═══ Information provided ═══

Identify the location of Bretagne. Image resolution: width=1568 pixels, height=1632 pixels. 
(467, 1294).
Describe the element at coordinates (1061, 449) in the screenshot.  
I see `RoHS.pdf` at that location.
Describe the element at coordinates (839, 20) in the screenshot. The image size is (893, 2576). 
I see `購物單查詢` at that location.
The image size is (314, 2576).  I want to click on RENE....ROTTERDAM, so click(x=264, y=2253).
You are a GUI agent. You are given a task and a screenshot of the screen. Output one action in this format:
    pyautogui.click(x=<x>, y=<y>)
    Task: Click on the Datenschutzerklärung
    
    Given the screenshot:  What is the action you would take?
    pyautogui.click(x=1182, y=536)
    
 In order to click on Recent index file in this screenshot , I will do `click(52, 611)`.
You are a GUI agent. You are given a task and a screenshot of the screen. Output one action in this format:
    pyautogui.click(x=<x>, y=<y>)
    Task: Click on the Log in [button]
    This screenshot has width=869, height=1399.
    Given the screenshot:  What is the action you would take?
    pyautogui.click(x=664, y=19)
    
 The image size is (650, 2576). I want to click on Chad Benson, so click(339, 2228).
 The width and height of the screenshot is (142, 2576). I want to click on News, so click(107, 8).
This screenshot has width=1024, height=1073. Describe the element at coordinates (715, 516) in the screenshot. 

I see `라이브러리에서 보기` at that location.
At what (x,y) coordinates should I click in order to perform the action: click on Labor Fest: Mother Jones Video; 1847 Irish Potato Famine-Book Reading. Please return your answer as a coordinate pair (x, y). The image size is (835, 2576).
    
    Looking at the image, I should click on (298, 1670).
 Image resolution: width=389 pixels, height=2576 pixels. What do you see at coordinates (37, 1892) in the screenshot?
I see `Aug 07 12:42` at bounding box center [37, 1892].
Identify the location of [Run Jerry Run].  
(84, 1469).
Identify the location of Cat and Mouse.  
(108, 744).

═══

> [Exercise directions]
Each line of the material is to be returned precisely as written.

> [Solution to this task]
Identify the location of Bretagne. Image resolution: width=1568 pixels, height=1632 pixels. 
(467, 1294).
Describe the element at coordinates (1061, 449) in the screenshot.  
I see `RoHS.pdf` at that location.
Describe the element at coordinates (839, 20) in the screenshot. The image size is (893, 2576). 
I see `購物單查詢` at that location.
The image size is (314, 2576).  I want to click on RENE....ROTTERDAM, so click(x=264, y=2253).
You are a GUI agent. You are given a task and a screenshot of the screen. Output one action in this format:
    pyautogui.click(x=<x>, y=<y>)
    Task: Click on the Datenschutzerklärung
    
    Given the screenshot:  What is the action you would take?
    pyautogui.click(x=1182, y=536)
    
 In order to click on Recent index file in this screenshot , I will do `click(52, 611)`.
You are a GUI agent. You are given a task and a screenshot of the screen. Output one action in this format:
    pyautogui.click(x=<x>, y=<y>)
    Task: Click on the Log in [button]
    This screenshot has width=869, height=1399.
    Given the screenshot:  What is the action you would take?
    pyautogui.click(x=664, y=19)
    
 The image size is (650, 2576). I want to click on Chad Benson, so click(339, 2228).
 The width and height of the screenshot is (142, 2576). I want to click on News, so click(107, 8).
This screenshot has width=1024, height=1073. Describe the element at coordinates (715, 516) in the screenshot. 

I see `라이브러리에서 보기` at that location.
At what (x,y) coordinates should I click in order to perform the action: click on Labor Fest: Mother Jones Video; 1847 Irish Potato Famine-Book Reading. Please return your answer as a coordinate pair (x, y). The image size is (835, 2576).
    
    Looking at the image, I should click on (298, 1670).
 Image resolution: width=389 pixels, height=2576 pixels. What do you see at coordinates (37, 1892) in the screenshot?
I see `Aug 07 12:42` at bounding box center [37, 1892].
Identify the location of [Run Jerry Run].  
(84, 1469).
Identify the location of Cat and Mouse.  
(108, 744).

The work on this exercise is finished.